Flipping your wrists through the impact area in your golf swing produces inconsistent contact and leads to fat shots, thin shots and high, weak hits. Essentially, flipping means your lead wrist -- the left wrist for right-handed golfers -- breaks down, allowing the clubhead to pass your hands before impact. When that happens, you lose clubhead speed and control of the clubface. To improve your contact, you can practice drills that will straighten out your wrists at impact.
The wrist flip often occurs because your body stops rotating on the downswing, and your wrists take over. You can improve your body rotation with a chipping drill. Take an iron and grip down on the club so both hands are about half way down the shaft. The grip end of your club will point outside your front hip. Swing your arms back. As you swing forward, turn your hips and lower body toward the target, keeping the handle in front of your lead hip. If you flip your wrists, the handle will hit you in the side. This drill will teach you the feeling of a flat lead wrist and show you the importance of downswing rotation.
Georgia-based golf instructor Tom Ness, writing for "Golf Digest," recommends a drill that will teach you the feeling of pulling the clubhead through the impact area. Wrap a wet towel around a clubhead and make some slow swings. Ness says moving the heavy towel will encourage you to drag the clubhead into the ball instead of flipping it at the ball. It may feel natural to use your wrists for speed, Ness says, but dragging adds more force at impact.
Preset Impact Drill
Most good players retain at least a little wrist hinge at impact. In golf terms, it is called a “late hit,” and creates the opposite feeling of flipping your wrists. To learn the late hit, practice setting your wrists gradually, so they are fully hinged when your lead arm is parallel to the ground. Swinging down, feel like the butt of the club points at the ball until just before impact. As a drill, make practice swings starting in the proper impact position. Shift your weight to your front foot, open your hips and push your hands ahead of the ball. Swing back slowly and swing through trying to return the club to the impact position your initially created.

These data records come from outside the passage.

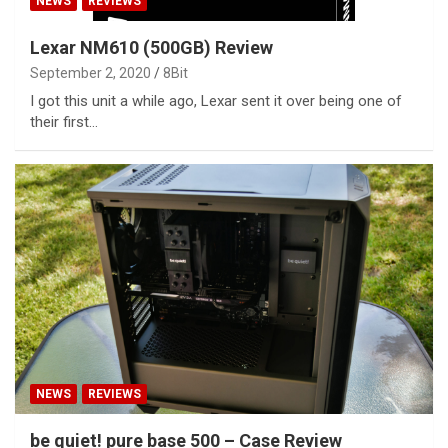
NEWS
REVIEWS
Lexar NM610 (500GB) Review
September 2, 2020
8Bit
I got this unit a while ago, Lexar sent it over being one of
their first…
NEWS
REVIEWS
be quiet! pure base 500 – Case Review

Brad Brewer, a Florida-based golf instructor, uses a pump drill to teach golfers how to get the club to impact properly. To perform the drill, swing back to the top of the backswing and start down slowly by pulling with your lead hand and dropping your back elbow into your hip. Keep your wrists fully hinged as you do this. Stop your halfway down and swing back to the top. Pump the club up and down again before swinging through to a full finish position. This drill will teach you to keep the proper angles in your wrists throughout the downswing and eliminate any wrist flipping through impact.